Reputation: 15
What is the general accepted implementation of a recursive split-by-token function?
For example:
val s: List[Char] = 'F' :: 'o' :: 'o' :: ' ' :: 'b' :: 'a' :: 'r' :: ' ' :: 'f' :: 'o':: 'o':: ' ' :: 'b' :: 'a' :: 'r' :: Nil
fooSplit(s) // -> List(List('F','o','o'), List('b', 'a', 'r'), List('f', 'o', 'o'), List('b','a','r'))
Here are the base cases I've come up with, when doing pattern matching on the parameter:
def fooSplit(text: List[Char]): List[List[Char]] = text match {
case x :: ' ' :: xs =>
// Somehow append old list to fooSplit(xs) <?>
println(x + "_")
fooSplit(xs)
case x :: xs =>
println(x + "")
fooSplit(xs)
case Nil => Nil
}
Most of my attempts following the above structure almost always lead to List('F', List('O', List('O'), ...)...)
. Without coming up with some very sinister double pattern matching I can't seem to wrap my head on to extend instead of append to the inside list.
I would also like to quote the Scala Cookbook:
Use flatMap in situations where you run map followed by flatten. The specific situation is this:
• You’re using map (or a for/yield expression) to create a new collection from an existing collection.
• The resulting collection is a list of lists.
• You call flatten immediately after map (or a for/yield expression)
This seems like a very possible case to use flatMap, could anyone provide insight on this?
Upvotes: 0
Views: 160
Reputation: 3173
Just because you're returning an instance of List[List[String]]
doesn't mean you need to flatten it, sometimes you might need those values. I would suggest this:
def fooSplit(text: List[Char]): List[List[Char]] = {
@tailrec
def fooSplitHelper(currentListBeforeToken: List[Char] = List.empty, list: List[Char], acc: List[List[Char]] = List.empty): List[List[Char]] = {
if (list.isEmpty) {
currentListBeforeToken.reverse :: acc
} else {
list.head match {
case ' ' => fooSplitHelper(List.empty[Char], list.tail, currentListBeforeToken.reverse :: acc)
case otherChar => fooSplitHelper(otherChar :: currentListBeforeToken, list.tail, acc)
}
}
}
fooSplitHelper(list = text).reverse
}
Upvotes: 1
Reputation: 40500
One crucial realization to keep this function from becoming "sinister" is that you can hold the current sublist being built as its own variable, and only add it to the result when it is complete.

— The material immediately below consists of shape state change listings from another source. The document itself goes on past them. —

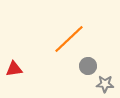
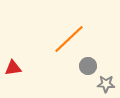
red triangle: moved 1 px left, 1 px up
gray star: moved 1 px right
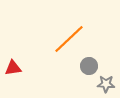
gray circle: moved 1 px right
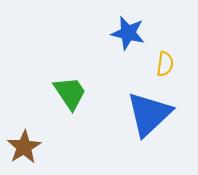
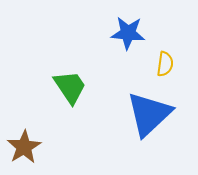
blue star: rotated 8 degrees counterclockwise
green trapezoid: moved 6 px up
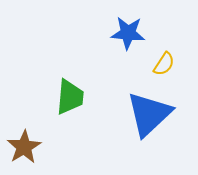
yellow semicircle: moved 1 px left; rotated 25 degrees clockwise
green trapezoid: moved 10 px down; rotated 39 degrees clockwise
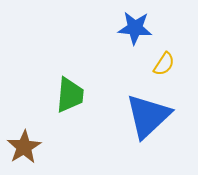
blue star: moved 7 px right, 5 px up
green trapezoid: moved 2 px up
blue triangle: moved 1 px left, 2 px down
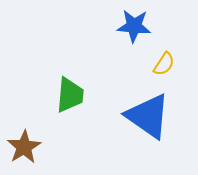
blue star: moved 1 px left, 2 px up
blue triangle: rotated 42 degrees counterclockwise
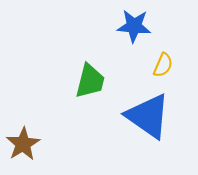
yellow semicircle: moved 1 px left, 1 px down; rotated 10 degrees counterclockwise
green trapezoid: moved 20 px right, 14 px up; rotated 9 degrees clockwise
brown star: moved 1 px left, 3 px up
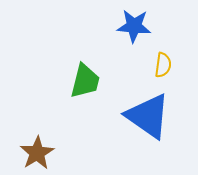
yellow semicircle: rotated 15 degrees counterclockwise
green trapezoid: moved 5 px left
brown star: moved 14 px right, 9 px down
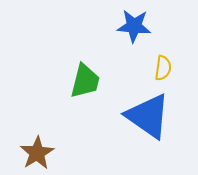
yellow semicircle: moved 3 px down
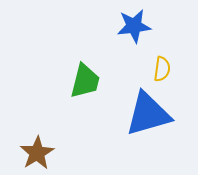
blue star: rotated 12 degrees counterclockwise
yellow semicircle: moved 1 px left, 1 px down
blue triangle: moved 2 px up; rotated 51 degrees counterclockwise
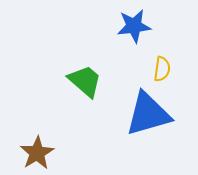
green trapezoid: rotated 63 degrees counterclockwise
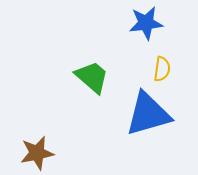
blue star: moved 12 px right, 3 px up
green trapezoid: moved 7 px right, 4 px up
brown star: rotated 20 degrees clockwise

From there, it's pretty simple.
There are basically three cases: end of list (done!), current element is space (add intermediate to result, and start with empty again), everything else (just keep adding to intermediate), so you just spell them out:
@tailrec
def split(
in: List[Char],
next: List[Char] = Nil,
out: List[List[Char]] = Nil
): List[List[Char]] = in match {
case Nil => out.map(_.reverse).reverse
case ' ' :: tail => split(tail, Nil, next :: out)
case head :: tail => split(tail, head :: next, out)
}
A couple of common tricks here are that you pass the actual result you are building down to the recursive calls, rather than just returning it (that way the function can be optimized as tail-recursive - doesn't need space on stack), and also, you build your lists in reverse direction, prepending elements to them, rather than appending, and then reverse at the end, when the list is complete (this allows implementation to remain linear, because prepending to a list is constant time, unlike append, which is O(N), making the whole thing quadratic (yuck!)).
Upvotes: 4